Driven by the impact of the conflict in West Asia, crude oil prices have surged significantly, placing increasing pressure on the national economy. Prices, which stood below $70 per barrel prior to the conflict, have now crossed the $100 mark. This rise in prices is having a severe impact, given that approximately 89 percent of the country's oil requirements and 51 percent of its natural gas needs are met through imports. Experts warn that the strengthening of the dollar against the weakening rupee could lead to a rise in commodity prices and a slowdown in economic growth.
Declining domestic production is further complicating the situation. For the eleventh consecutive year, oil production has fallen, while natural gas production has also declined for the second consecutive year. Depleting reserves in aging oil fields and shortcomings in the exploration of new fields are cited as the primary reasons for this trend. According to the latest statistics, oil production dropped by 2.5 percent to reach 28 million metric tonnes, while gas production also witnessed a significant decline. In particular, the failure of certain key fields to yield production at expected levels has had a notable impact.

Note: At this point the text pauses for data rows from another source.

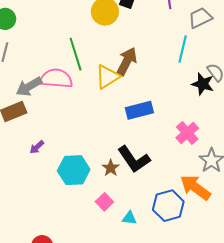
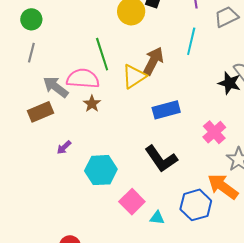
cyan line: (183, 49) -> (191, 41), moved
gray arrow: (29, 87) -> (56, 87), turned 68
brown star: (111, 168) -> (92, 104), moved
pink square: (104, 202) -> (132, 202), size x1.4

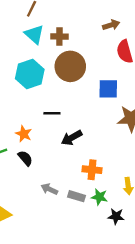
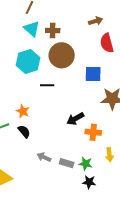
black line: (52, 113) -> (47, 85), moved
black arrow: (72, 138) -> (75, 119), moved
orange cross: (92, 170) -> (93, 132), moved
black star: (116, 216) -> (89, 182), moved

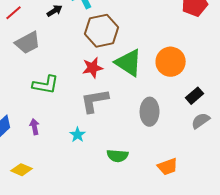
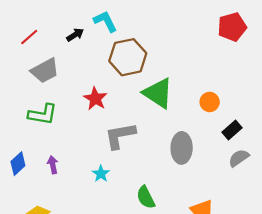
orange circle: (171, 62) -> (210, 102), moved, size x0.6
red star: (93, 68) -> (95, 99), moved, turned -30
green L-shape: (46, 85) -> (43, 114), moved
green semicircle: (118, 156) -> (146, 197), turned 60

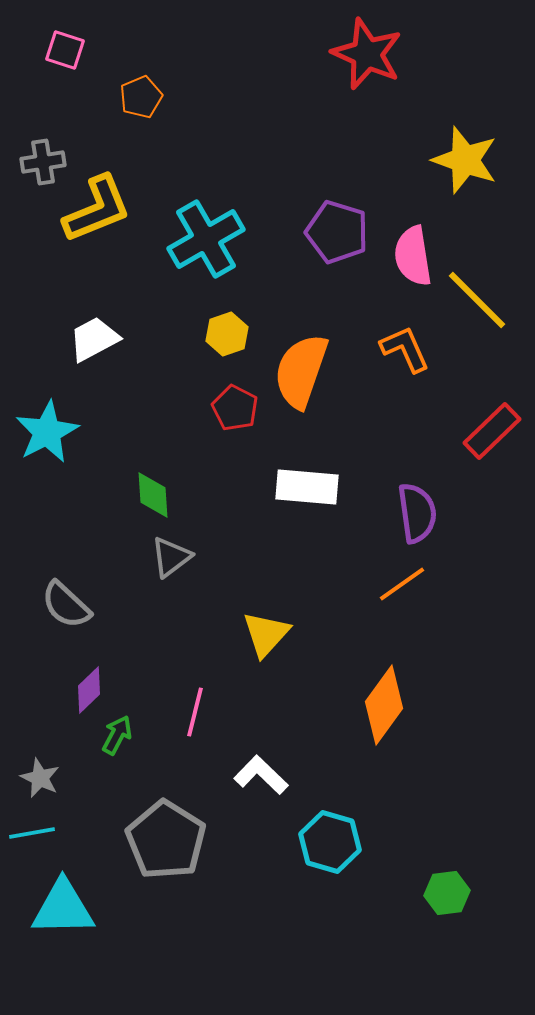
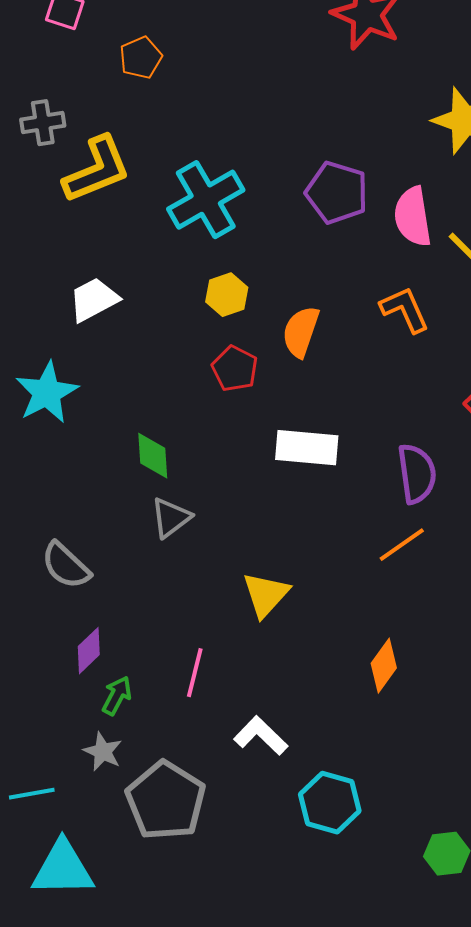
orange semicircle: (301, 371) -> (301, 332), size x0.7
orange diamond: (384, 705) -> (384, 666), size x0.7
gray star: (40, 778) -> (103, 752), moved

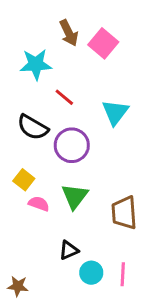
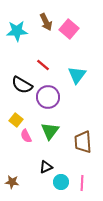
cyan star: (36, 64) -> (17, 31), moved
pink semicircle: (39, 204) -> (26, 136), turned -136
brown star: (18, 286) -> (12, 182), moved

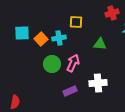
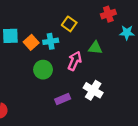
yellow square: (76, 22) -> (69, 24), turned 32
pink arrow: (73, 63) -> (75, 61), moved
white cross: (98, 83) -> (93, 90), turned 36

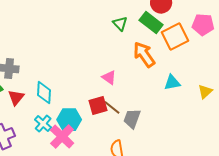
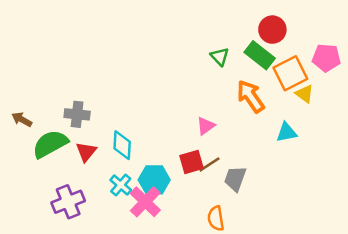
pink triangle: (109, 78) -> (206, 126), turned 49
yellow triangle: (205, 92) -> (305, 94), moved, turned -42
brown line: (112, 108) -> (209, 164), turned -72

Although the government has implemented various reforms to boost oil exploration, the anticipated results have yet to materialize. Despite measures such as simplifying regulations, streamlining environmental clearances, and improving data accessibility, foreign companies have shown limited interest. Against this backdrop, the government is continuing to import oil from Russia at concessional rates while simultaneously focusing its efforts on the development of renewable energy sources.